Microservices architecture embraces small, self-containing services that developers can build, deploy and scale independently. Some proponents of microservices say that it represents the death of monolithic app architecture. However, despite the allure of microservices, the monolith architectural style is still quite alive and well.
If your application is not that complex, a monolith-first strategy might be the best option. Explore several advantages of monolith architecture that make it the better choice in certain development scenarios.
Microservices enable you to build services using heterogeneous technologies and then glue them together. While a lot of existing tooling is geared toward microservices, it's not so easy to find a simple way to monitor those services and make sure that they are up and running all the time. Tool implementation alone can get costly for organizations, and then teams must spend plenty of time figuring out how to integrate these tools, with architecture reliability hanging in the balance.
And despite the fault tolerance capabilities of microservices, it remains difficult to identify failures in microservices-based applications via manual monitoring and testing methods. This hardship is primarily due to the architecture's decoupled nature. Teams will need automated monitoring systems, which only steepens overhead costs.
This represents one of the biggest advantages of monolithic architecture. In a monolith, boundaries become distinct. Teams can decipher the services and boundaries, and then refactor and decompose their monolith to build microservices, if they choose to. However, if tracking is already a problem in your monolithic app, don't think that moving to a distributed architecture will make it better.
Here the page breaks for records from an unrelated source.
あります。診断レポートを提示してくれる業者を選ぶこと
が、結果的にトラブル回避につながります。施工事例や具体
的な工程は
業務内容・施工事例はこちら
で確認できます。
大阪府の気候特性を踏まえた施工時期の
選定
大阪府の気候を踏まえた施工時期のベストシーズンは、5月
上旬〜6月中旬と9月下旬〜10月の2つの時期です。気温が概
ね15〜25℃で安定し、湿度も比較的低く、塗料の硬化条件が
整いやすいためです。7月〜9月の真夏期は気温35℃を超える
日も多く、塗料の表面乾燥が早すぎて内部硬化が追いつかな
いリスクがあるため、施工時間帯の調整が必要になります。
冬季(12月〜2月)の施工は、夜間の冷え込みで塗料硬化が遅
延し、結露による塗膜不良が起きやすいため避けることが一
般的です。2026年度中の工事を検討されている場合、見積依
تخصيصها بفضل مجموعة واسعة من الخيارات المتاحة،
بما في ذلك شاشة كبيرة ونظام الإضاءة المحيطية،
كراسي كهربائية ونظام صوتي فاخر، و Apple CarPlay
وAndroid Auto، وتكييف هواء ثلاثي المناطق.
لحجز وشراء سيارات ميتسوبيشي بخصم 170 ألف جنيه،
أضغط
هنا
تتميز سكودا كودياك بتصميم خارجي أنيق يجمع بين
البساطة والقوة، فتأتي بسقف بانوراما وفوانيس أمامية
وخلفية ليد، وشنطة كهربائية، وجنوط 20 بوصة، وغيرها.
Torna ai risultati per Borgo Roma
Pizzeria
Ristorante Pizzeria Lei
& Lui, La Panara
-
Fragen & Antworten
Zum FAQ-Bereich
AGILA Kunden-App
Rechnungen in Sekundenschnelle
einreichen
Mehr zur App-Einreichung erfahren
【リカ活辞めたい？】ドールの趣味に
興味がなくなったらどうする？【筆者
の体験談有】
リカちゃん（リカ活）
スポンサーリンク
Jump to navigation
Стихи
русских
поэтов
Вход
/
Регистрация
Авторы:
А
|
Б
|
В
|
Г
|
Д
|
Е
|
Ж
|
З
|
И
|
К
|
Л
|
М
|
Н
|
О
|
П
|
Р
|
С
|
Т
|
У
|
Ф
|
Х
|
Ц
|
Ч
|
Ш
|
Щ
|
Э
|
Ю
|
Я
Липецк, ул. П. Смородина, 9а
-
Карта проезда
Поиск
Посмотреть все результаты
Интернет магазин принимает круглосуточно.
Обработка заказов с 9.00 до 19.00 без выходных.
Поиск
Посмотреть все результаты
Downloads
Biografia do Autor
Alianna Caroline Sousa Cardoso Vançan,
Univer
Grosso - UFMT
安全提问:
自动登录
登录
A simple place for testing
There are plenty of tools, such as profilers, static code analyzers and test frameworks, that make it easier to test and debug microservice-based apps. But when you're dealing with loose coupling, it can become a nightmare for you to determine exactly where in execution something went wrong.
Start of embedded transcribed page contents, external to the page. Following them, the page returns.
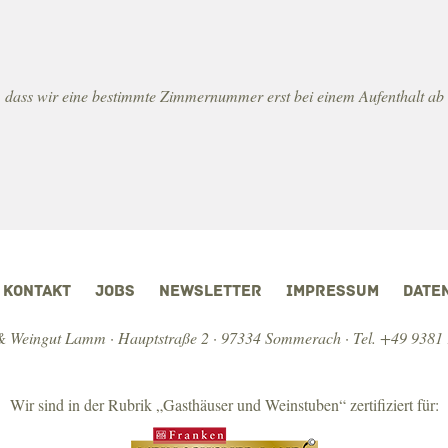
s, dass wir eine bestimmte Zimmernummer erst bei einem Aufenthalt a
KONTAKT
JOBS
NEWSLETTER
IMPRESSUM
DATE
 Weingut Lamm · Hauptstraße 2 · 97334 Sommerach ·
Tel. +49 9381
Wir sind in der Rubrik „Gasthäuser und Weinstuben“ zertifiziert für: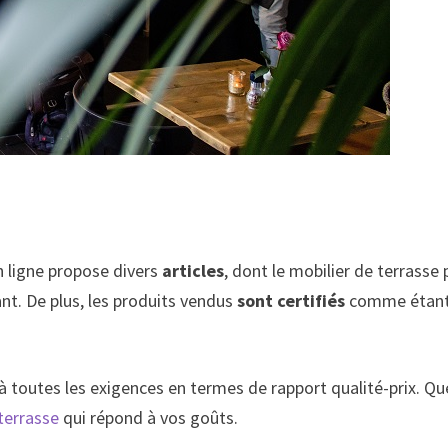
n ligne propose divers
articles
, dont le mobilier de terrasse
ant. De plus, les produits vendus
sont certifiés
comme étant 
 toutes les exigences en termes de rapport qualité-prix. Que
terrasse
qui répond à vos goûts.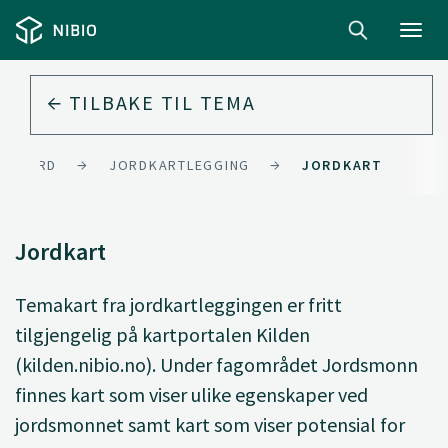
Toggl
navig
TILBAKE TIL
TEMA
JORD
JORDKARTLEGGING
JORDKART
Jordkart
Temakart fra jordkartleggingen er fritt
tilgjengelig på kartportalen Kilden
(kilden.nibio.no). Under fagområdet Jordsmonn
finnes kart som viser ulike egenskaper ved
jordsmonnet samt kart som viser potensial for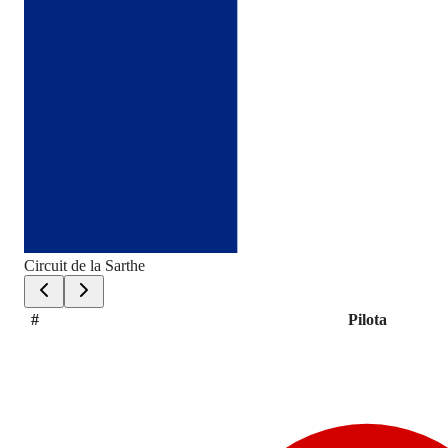
Circuit de la Sarthe
#
Pilota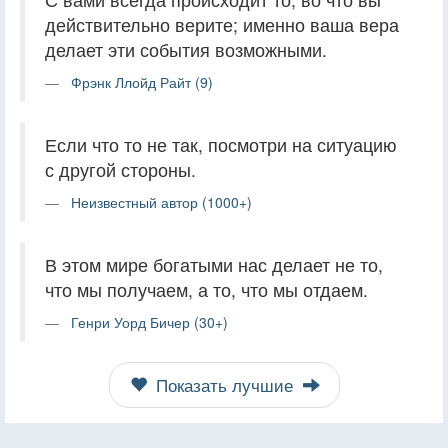
действительно верите; именно ваша вера
делает эти события возможными.
Фрэнк Ллойд Райт (9)
Если что то не так, посмотри на ситуацию
с другой стороны.
Неизвестный автор (1000+)
В этом мире богатыми нас делает не то,
что мы получаем, а то, что мы отдаем.
Генри Уорд Бичер (30+)
Показать лучшие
Microservices-based applications can better handle fault isolation and tolerance, but one of the advantages of monolithic architecture is that it's easier to test things when they're all in one place.
Less confused developers
Before making a decision, organizations should make sure their teams are properly trained and prepared for the challenges that microservices architecture can come with. Your team will need members that have the right expertise to build, deploy and manage microservices-based applications.
If your team doesn't have the right skills, working with microservices architecture can easily become a nightmare. If your developers are used to a monolith, this architectural change comes with a learning curve, which could ruffle some feathers. If the change is avoidable from a business perspective, it's best to let your developers stick with what they're good at and comfortable with.
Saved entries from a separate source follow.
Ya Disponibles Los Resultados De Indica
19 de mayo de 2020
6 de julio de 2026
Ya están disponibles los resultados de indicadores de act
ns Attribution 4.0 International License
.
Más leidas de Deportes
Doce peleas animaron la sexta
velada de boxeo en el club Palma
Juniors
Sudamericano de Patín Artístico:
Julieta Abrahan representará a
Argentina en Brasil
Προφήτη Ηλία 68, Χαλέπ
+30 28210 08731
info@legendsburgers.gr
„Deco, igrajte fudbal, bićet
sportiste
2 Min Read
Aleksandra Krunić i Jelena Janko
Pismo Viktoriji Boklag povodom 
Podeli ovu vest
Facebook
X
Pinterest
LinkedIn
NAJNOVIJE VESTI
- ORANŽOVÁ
A microservice might require data owned by another microservice or may need to access the services provided by another microservice. If you don't design your microservices-based application efficiently, the services might be chatty, needing to communicate unnecessarily often.
Communication between the components in a monolith occurs within the same application. In a microservices-based application, developers have to use inter-service communication designs to enable the services to talk to each other. Additionally, developers have to consider whether a microservice is communicating with another microservice synchronously or asynchronously.
No moving parts to secure
Security is an important issue to take care of both in monolithic and microservices architectures, but each architecture has security benefits and drawbacks.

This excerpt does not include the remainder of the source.